The factor that may play the most important clinical role in evening out the differences in the microedge profiles observed in our study is shrink-wrapping of the IOL by the capsular bag, which enhances contact between the posterior IOL surface and the posterior capsule. However, this factor may not even out large differences in edge profile. The results of all of the above-mentioned studies are interesting in light of some clinical studies comparing square-edged IOLs manufactured from different materials and reporting higher rates of PCO with hydrophilic acrylic lenses.11–15 In many instances the authors concluded that this was related to a ‘material’ effect; however, the edges of the lenses included were perhaps just not comparable. Our study confirms that all square edges in the market are not the same, and perhaps large variations in edge profile may account for differences in clinical outcomes of post-operative PCO.

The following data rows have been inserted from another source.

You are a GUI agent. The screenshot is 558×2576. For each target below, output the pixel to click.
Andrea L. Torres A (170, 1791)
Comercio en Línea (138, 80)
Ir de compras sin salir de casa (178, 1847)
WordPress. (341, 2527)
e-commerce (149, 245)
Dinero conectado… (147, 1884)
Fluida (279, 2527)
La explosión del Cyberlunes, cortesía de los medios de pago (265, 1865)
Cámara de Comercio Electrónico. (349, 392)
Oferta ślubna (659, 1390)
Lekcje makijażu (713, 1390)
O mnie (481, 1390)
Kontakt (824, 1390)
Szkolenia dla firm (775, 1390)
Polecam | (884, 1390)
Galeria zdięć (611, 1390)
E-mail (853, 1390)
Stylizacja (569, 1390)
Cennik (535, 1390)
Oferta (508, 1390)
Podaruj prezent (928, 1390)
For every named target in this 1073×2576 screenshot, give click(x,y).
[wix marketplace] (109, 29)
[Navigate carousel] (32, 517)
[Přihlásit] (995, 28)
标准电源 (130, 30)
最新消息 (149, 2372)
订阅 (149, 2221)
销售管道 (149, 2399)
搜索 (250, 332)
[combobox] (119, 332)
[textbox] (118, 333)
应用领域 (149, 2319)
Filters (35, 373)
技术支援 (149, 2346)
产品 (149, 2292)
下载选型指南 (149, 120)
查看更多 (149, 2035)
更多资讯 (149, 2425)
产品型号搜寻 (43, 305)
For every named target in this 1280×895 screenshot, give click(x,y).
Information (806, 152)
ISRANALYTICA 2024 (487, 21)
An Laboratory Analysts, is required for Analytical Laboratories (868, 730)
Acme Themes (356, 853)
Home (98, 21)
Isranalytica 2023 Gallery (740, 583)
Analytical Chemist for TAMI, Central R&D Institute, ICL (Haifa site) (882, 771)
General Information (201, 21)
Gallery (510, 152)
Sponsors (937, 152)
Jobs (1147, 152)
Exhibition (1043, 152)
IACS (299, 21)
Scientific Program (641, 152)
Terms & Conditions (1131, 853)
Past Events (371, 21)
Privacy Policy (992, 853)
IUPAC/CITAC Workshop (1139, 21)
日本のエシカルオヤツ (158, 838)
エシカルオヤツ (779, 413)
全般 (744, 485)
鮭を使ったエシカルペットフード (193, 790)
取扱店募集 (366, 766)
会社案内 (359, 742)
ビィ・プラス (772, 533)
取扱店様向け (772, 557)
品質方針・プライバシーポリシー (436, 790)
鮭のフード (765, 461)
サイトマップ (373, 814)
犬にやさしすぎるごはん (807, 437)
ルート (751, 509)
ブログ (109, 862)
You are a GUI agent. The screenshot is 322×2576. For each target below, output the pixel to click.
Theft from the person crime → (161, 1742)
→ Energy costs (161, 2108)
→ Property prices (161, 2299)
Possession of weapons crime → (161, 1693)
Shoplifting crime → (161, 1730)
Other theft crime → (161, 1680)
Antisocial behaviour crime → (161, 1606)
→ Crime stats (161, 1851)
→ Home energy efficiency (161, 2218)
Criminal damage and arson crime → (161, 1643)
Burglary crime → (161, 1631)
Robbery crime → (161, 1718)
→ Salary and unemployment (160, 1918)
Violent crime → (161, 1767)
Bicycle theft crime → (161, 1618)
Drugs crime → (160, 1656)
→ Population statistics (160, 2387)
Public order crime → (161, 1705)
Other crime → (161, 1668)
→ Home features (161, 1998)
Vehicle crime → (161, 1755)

In summary, analysis of the microstructure of the optic edge of currently available square-edge IOLs revealed a large variation of the deviation area from a perfect square, as well as mean values that were higher for hydrophilic acrylic lenses in comparison with values reported for hydrophobic acrylic and silicone lenses. Only existing and future clinical data will help us better understand the effect of microedge structure and design on reducing PCO, but perhaps a cut-off value to clinically label an IOL as square-edged should be sought. The methodology used in such studies can help optimise the edge profile of IOLs.